When we recently in Japan, I had reconciled myself to missing the cherry blossoms. After all, the bloom happens early in April and I would not arrive in Japan until April 20th. However much to my delight, the cherry trees were in full bloom when I landed on Honshu, Japan's biggest island. Due to unseasonal cold, the trees' blooms were two to three weeks late. It was a good news-bad news occasion, since the cold that slowed the trees so dramatically was part of the pattern of worldwide changing climate.
After some time in Japan and South Korea, I continued traveling along the Asian coast to Vladivostok,where we spent a rainy time exploring this Russian Siberian city that once was a military installation and a closed port. From there, the plan was to sail between Russia's Kuirl Islands and Hokkaido, Japan's northernmost island. Instead, the ship encountered immense amounts of floating sea ice. It was a glorious and unprecedented experience. People poured onto the open decks to watch. Cameras clicked and clicked recording the sight.
As the number of ice floes became more numerous and larger, they began to pile on top of each other and push against the ship. We slowed to one to two knots - roughly the equivalent of about one to two miles per hour. Finally, the Captain concluded it was not possible to find a pathway through the ice. We turned around and headed back to Japan to find another route.
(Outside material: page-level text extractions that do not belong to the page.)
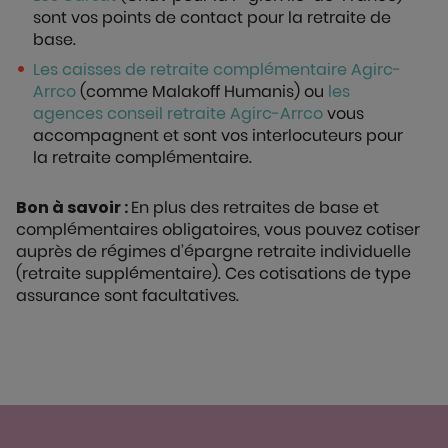
sont vos points de contact pour la retraite de
base.
Les caisses de retraite complémentaire Agirc-
Arrco
(comme Malakoff Humanis) ou
les
agences conseil retraite Agirc-Arrco
vous
accompagnent et sont vos interlocuteurs pour
la retraite complémentaire.
Bon à savoir :
En plus des retraites de base et
complémentaires obligatoires, vous pouvez cotiser
auprès de régimes d’épargne retraite individuelle
(retraite supplémentaire). Ces cotisations de type
assurance sont facultatives.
It was another good news-bad news experiences.It was nothing I ever expected to see. It was an experience of a lifetime. The bad news? Strong northerly winds of over 50 mph had pushed the ice southward from the high Arctic, where ice was melting. In April, where it should have still been winter for several more months. Another result of worldwide changing climate.
We did re-chart our course, going south around Hokkaido Island and then headed straight into the Bering Sea above the Aleutian Islands, further north than I ever expected to be. We had two and a half days to make up in order to reach Kodiak, Alaska.